Behindertenbeauftragter fordert mehr barrierefreie öffentliche Toiletten

Joachim Leibiger: "Aktionspläne aufstellen, Fördermittel bereitstellen und Landesfachstelle für Barrierefreiheit gründen!"

Der Landesbeauftragte für Menschen mit Behinderungen, Joachim Leibiger, hat heute im Zusammenhang mit dem Welttoilettentag darauf hingewiesen, dass es in vielen Städten zu wenige öffentlich zugängliche barrierefreie Toiletten gebe. Das schränke viele Menschen mit gesundheitlichen Beeinträchtigungen im Lebensalltag ein, etwa beim Einkaufen in Innenstädten.

Der Beauftragte äußerte sich wie folgt:

„Beim Thema Toiletten geht es um nicht weniger als die gesellschaftliche Teilhabe von Menschen mit Behinderungen am alltäglichen Leben. Doch die Suche nach einem barrierefreien WC kann nicht nur für Menschen mit Behinderungen und Ihre Betreuungspersonen zum großen Problem werden, auch Senioren und von Inkontinenz betroffene ältere Menschen suchen oft vergeblich nach dem rettenden Örtchen. Damit sich alle frei und unbeschwert im Stadtraum bewegen und teilhaben können, brauchen wir in einer inklusiven Gesellschaft mehr barrierefreie Sanitärangebote.
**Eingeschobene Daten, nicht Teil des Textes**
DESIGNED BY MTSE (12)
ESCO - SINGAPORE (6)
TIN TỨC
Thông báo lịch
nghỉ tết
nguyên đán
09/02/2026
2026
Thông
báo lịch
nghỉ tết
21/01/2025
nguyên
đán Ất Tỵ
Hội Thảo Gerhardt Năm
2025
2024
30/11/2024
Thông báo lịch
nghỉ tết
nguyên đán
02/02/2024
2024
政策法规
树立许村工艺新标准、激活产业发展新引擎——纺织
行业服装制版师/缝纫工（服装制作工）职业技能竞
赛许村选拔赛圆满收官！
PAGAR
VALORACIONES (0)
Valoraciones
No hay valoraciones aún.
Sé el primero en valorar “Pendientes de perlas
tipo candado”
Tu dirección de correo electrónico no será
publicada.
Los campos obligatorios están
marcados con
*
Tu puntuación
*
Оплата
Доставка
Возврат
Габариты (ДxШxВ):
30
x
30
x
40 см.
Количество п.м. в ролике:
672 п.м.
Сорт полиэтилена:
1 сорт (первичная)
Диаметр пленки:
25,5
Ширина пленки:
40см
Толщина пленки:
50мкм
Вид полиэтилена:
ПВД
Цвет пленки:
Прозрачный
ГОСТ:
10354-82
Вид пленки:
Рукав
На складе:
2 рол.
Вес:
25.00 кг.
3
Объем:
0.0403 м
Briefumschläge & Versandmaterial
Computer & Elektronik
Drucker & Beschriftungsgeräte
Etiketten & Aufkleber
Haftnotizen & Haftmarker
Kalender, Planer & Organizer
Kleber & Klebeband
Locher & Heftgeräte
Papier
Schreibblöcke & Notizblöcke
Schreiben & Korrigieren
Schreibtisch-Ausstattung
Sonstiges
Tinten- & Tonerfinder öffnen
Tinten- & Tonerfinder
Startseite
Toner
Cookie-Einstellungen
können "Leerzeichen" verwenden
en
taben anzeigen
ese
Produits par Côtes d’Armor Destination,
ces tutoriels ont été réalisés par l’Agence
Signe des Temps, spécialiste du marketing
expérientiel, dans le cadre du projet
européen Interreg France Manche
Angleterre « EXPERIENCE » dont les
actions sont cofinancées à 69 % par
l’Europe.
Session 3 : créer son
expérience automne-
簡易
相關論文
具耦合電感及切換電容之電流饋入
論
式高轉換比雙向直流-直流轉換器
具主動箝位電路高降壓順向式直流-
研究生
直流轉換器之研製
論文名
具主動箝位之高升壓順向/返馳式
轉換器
Das ist für mich eine Maßnahme der Daseinsvorsorge.“

Der Landesbeauftragte äußerte zudem den Wunsch, künftig auch die Belange von Menschen mit Mehrfachbehinderungen stärker bei der Toilettenplanung zu berücksichtigen. Gerade Menschen mit komplexen Behinderungen müssten in Deutschland oftmals unhygienische und gesundheitsschädliche Situationen in Kauf nehmen, wenn zum Beispiel das Wechseln von Inkontinenzeinlagen mangels Alternative auf den Böden öffentlicher Toilettenanlagen oder Parkbänken stattfinden muss. Allerdings fehle es in Deutschland bislang an diesbezüglichen technischen Standards.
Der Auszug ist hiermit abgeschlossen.